The Canadian Bar Association and the HIV & AIDS Legal Clinic Ontario found that transgender people are more likely to have coexisting legal issues and are less likely to interact with the justice system.

The study found that about seven out of 10 transgender people report having at least one issue that could be addressed by the system — such as issues with discrimination, medical treatment, employment, housing or debt — compared with a little less than half of the general adult population in Canada.

“As a corollary of that, often, the participants on our study were dealing with multiple legal problems at the same time,” said Julie James, an assistant professor at Toronto Metropolitan University.

The study is based on interviews with 182 transgender people who were surveyed over the course of three years.

People who took part said they are reluctant to seek legal help over fears of discrimination, inadequate services or a lack of accessible transgender-specific legal information.

“They reported often being told directly that they were being denied housing, shelter space, consumer services, police protection, health care, drug treatment and or employment because they are trans,” the report says.

More than 90 per cent of of the survey participants said they found the legal system served non-transgender people better than transgender people.

“It was really highlighted that coming to the legal system was absolutely their last resort,” James said.

“If they have come to the legal system, it was basically a matter of life and death for them and they were finding no other way to actually survive through what they were dealing with.”

The study found that people are often hesitant to interact with the justice system because of previous negative experiences or fears that they may be misgendered or disrespected in a public space.

James said the research also found that interacting with the justice system often had an emotional toll on the mental health and finances of transgender people.

“The impact of legal problems was pretty profound,” she said.

The report concludes that tinkering with policies and regulations is not enough and “systematic change” is needed, including on preventing harms in the first place.

It also calls for more education on transgender identities and more support for transgender legal professionals.
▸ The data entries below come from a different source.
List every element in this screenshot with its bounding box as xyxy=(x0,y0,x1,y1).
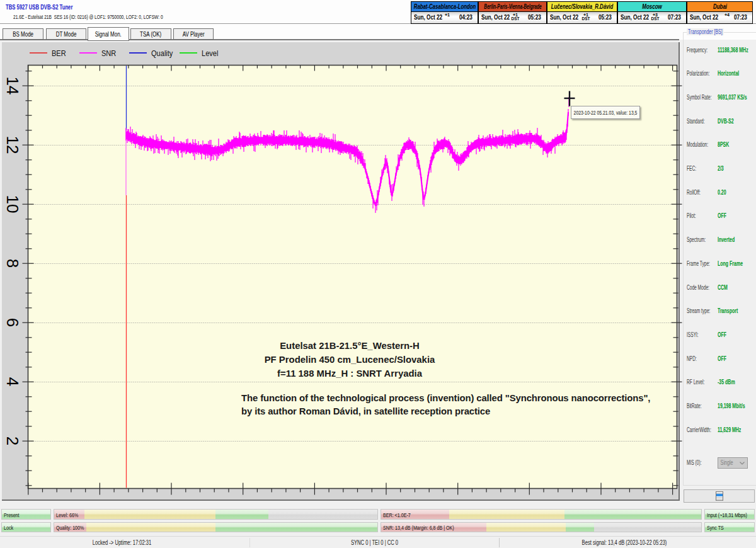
svg-text:14: 14 xyxy=(3,77,22,95)
svg-text:8: 8 xyxy=(3,259,22,268)
svg-text:12: 12 xyxy=(3,136,22,154)
svg-text:10: 10 xyxy=(3,195,22,214)
svg-text:6: 6 xyxy=(3,318,22,327)
svg-text:2: 2 xyxy=(3,437,22,445)
svg-text:4: 4 xyxy=(3,377,22,386)
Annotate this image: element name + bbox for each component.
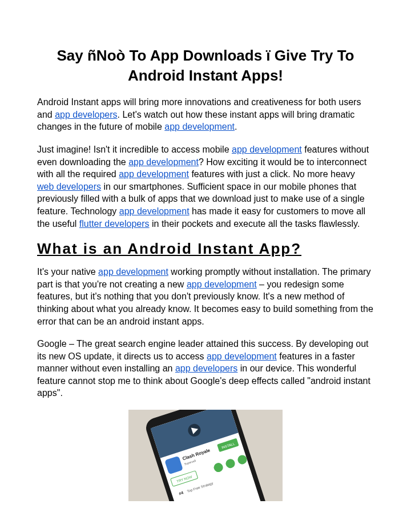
link-app-development[interactable]: app development bbox=[164, 122, 235, 131]
link-app-developers[interactable]: app developers bbox=[175, 363, 237, 373]
link-app-development[interactable]: app development bbox=[187, 279, 257, 289]
intro-paragraph: Android Instant apps will bring more inn… bbox=[37, 96, 374, 133]
text: in their pockets and execute all the tas… bbox=[150, 219, 360, 229]
text: features with just a click. No more heav… bbox=[189, 169, 355, 179]
section-heading: What is an Android Instant App? bbox=[37, 240, 374, 258]
text: . bbox=[235, 122, 237, 131]
body-paragraph: It's your native app development working… bbox=[37, 266, 374, 327]
link-app-development[interactable]: app development bbox=[207, 351, 277, 361]
link-app-development[interactable]: app development bbox=[128, 157, 199, 167]
text: Just imagine! Isn't it incredible to acc… bbox=[37, 145, 232, 154]
link-flutter-developers[interactable]: flutter developers bbox=[79, 219, 150, 229]
body-paragraph: Just imagine! Isn't it incredible to acc… bbox=[37, 143, 374, 230]
link-web-developers[interactable]: web developers bbox=[37, 182, 101, 191]
link-app-developers[interactable]: app developers bbox=[55, 110, 117, 119]
phone-screenshot-image: Clash Royale Supercell INSTALL TRY NOW #… bbox=[128, 410, 283, 501]
page-title: Say ñNoò To App Downloads ï Give Try To … bbox=[37, 46, 374, 86]
link-app-development[interactable]: app development bbox=[98, 267, 168, 277]
link-app-development[interactable]: app development bbox=[232, 145, 302, 154]
body-paragraph: Google – The great search engine leader … bbox=[37, 338, 374, 399]
link-app-development[interactable]: app development bbox=[119, 169, 189, 179]
document-page: Say ñNoò To App Downloads ï Give Try To … bbox=[0, 0, 411, 532]
text: It's your native bbox=[37, 267, 98, 277]
image-wrapper: Clash Royale Supercell INSTALL TRY NOW #… bbox=[37, 410, 374, 503]
link-app-development[interactable]: app development bbox=[119, 206, 190, 216]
It says law societies in Canada should mandate that practitioners receive at least three hours of training focused on equity and diversity.

Justice Minister David Lametti’s office said he is looking forward to reviewing the report and its recommendations.

“Minister Lametti continues to look at how the federal government can be of best support to those providing on the ground services to improve access to justice for 2SLGBTQI+ people,” spokesperson Diana Ebadi said in a statement.

Canadian Bar Association president Steeves Bujold said lawyers in Canada need to understand the needs of the transgender community to build back trust.

“Without trust, the justice system can’t work,” he said.

“It’s based solely on trust.”

An advisory group at the bar association that includes members of the transgender community is now reviewing the study’s findings, said Bujold.

“It will bring expertise. It will also bring legitimacy to the recommendations and the concrete actions we will be taking,” he said, adding he hopes the group will make its recommendations before his term as president ends in August.

The findings of the study weren’t a surprise for Gemma Hickey, an LGBTQ activist who advocated for and received one of Canada’s first non-binary passports — which allow Canadians to identify as neither male nor female on their travel documents.

Hickey said they have had to fight for their rights.

“I really feel that this analysis brings that to light for other people, perhaps, who don’t fully understand what it’s like to be part of a marginalized community.”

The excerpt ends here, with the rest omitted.